The door swung open. Heat blasted into their faces. The engine room, Intan thought vaguely, but still Shulinaq did not stop.
Two doors later, they burst into the cool darkness of the tunnel outside. The man pulled off his mask; Intan followed suit, gasping for air. Then immediately turned back.
“My friends are still in there! I have to make sure they’re okay!”
“You mustn’t!” said Shulinaq, even as the disembodied light they had been following flickered out completely.
Intan, confused and sick with worry, shook her head and began to put the strange mask back on.
Something rumbled. She tripped. Shulinaq and the man pulled Intan away, into a cramped side tunnel she might have otherwise mistaken for a natural crevice.
And just in time.
The train exploded. Their bodies pressed against the reinforced wall as heat blew past. Beyond them, the main tunnel flared red. For a moment Intan thought she saw a great white snake winding and twisting through the rubble. But then she blinked, and nothing was left but flame and stone.
“Kikue!” she screamed, struggling to run out, but the man held her back. “KIKUE!!”
“I am sorry about your friends,” Shulinaq said hoarsely, and the expression on her face was genuinely pained.
“Why?” cried Intan. “Why do something like this? What good does it do to spill innocent blood in a place like this?”
Shulinaq closed her eyes briefly. “Come,” she said at last. “Come, and you will understand.”
* * *
Intan stumbled blindly after them. They seemed to be following another, smaller set of rails through a different, narrower set of tunnels and caves. Occasionally she saw a rusting cart in the shadows, or tracks dangling over the sides of a cliff. But she did not look for long, could not look for long.
They emerged at last from the mines into a forest and gray skies above. An older man was waiting by an oddly shaped rock some distance away, his forehead creased in anxiety. Shulinaq and Pakka’s appearance did not seem to soothe him.
“There were Dolls on that train!” the man hissed as soon as they were close enough to hear.
Pakka stepped forward. “Impossible! But Mok said —”
Shulinaq placed her hand on his shoulder. As if remembering Intan’s presence, Pakka fell silent. The new man looked from one to the other, then at Intan, then back to Shulinaq.
“Don’t fret,” said the lady. “They must have been corrupted.”
“What shall we do now?”
“We continue with the plan. We have no other choice.”
“And this girl?”
“I will take her to the others. You two go ahead.”
The men, though apparently unappeased, murmured their acquiescence and departed. The lady watched them leave, then turned to another direction.
“Come,” she said again, when Intan made no move to follow. “We are not far now.”
“Where are we going?”
“Home,” replied Shulinaq. “To the village you called Redmoon.”
Intan picked up her feet. Of all things, she had suddenly remembered school protocol.
Complete the mission at all costs.
School protocol, or Dragon protocol? Or something else entirely?
The confusion frustrated her, then transformed into an abrupt, unspeakable anger.
She was not herself. She had not been herself for some time now. It had frightened her at first, but no longer.

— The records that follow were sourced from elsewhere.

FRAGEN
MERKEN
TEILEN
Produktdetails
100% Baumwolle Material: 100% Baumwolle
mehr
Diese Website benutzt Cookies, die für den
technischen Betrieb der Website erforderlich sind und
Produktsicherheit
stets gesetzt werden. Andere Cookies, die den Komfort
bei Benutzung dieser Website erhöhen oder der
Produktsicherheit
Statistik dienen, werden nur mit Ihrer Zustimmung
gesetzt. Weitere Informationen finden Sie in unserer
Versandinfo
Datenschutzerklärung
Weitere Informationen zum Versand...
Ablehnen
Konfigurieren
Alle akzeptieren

Shulinaq’s actions angered her too, but in another way entirely. In a way that grieved her terribly.
To follow or not to follow. The choice had never been hers to make, but she would make it now anyway.
* * *
It was as Shulinaq had said. Within mere minutes of walking, Intan could see rundown houses peeking out from the trees. The village did not seem at all unusual at first glance.

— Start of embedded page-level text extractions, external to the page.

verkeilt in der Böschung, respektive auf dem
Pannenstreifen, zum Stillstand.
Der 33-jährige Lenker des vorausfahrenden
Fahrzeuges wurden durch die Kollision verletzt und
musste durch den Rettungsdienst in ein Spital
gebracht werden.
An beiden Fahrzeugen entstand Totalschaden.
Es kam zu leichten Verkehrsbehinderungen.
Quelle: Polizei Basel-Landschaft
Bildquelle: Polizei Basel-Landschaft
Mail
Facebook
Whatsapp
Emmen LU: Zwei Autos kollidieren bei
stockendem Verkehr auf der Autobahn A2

Shulinaq stopped at one of the larger buildings on the outskirts. Intan wondered if it were the chief’s home, but there were other buildings closer to the central area.
“Hello, little ones,” called out Shulinaq, leaning past the entrance. “I’ve brought a new friend for you all.”
A mix of cheers and giggles sounded from inside. Out rushed a crowd of children of all ages and sizes, gathering around Intan, poking at her clothes, asking her questions.
Almost every child was marked with a head of white hair.
“This village…” murmured Intan.
Shulinaq drew close to her, face drawn and grim.
“Yes. It is as you see before you. We are the last descendants of the moon tribes.” The grimness of the lady’s expression softened. “And you, my child, are one of us.”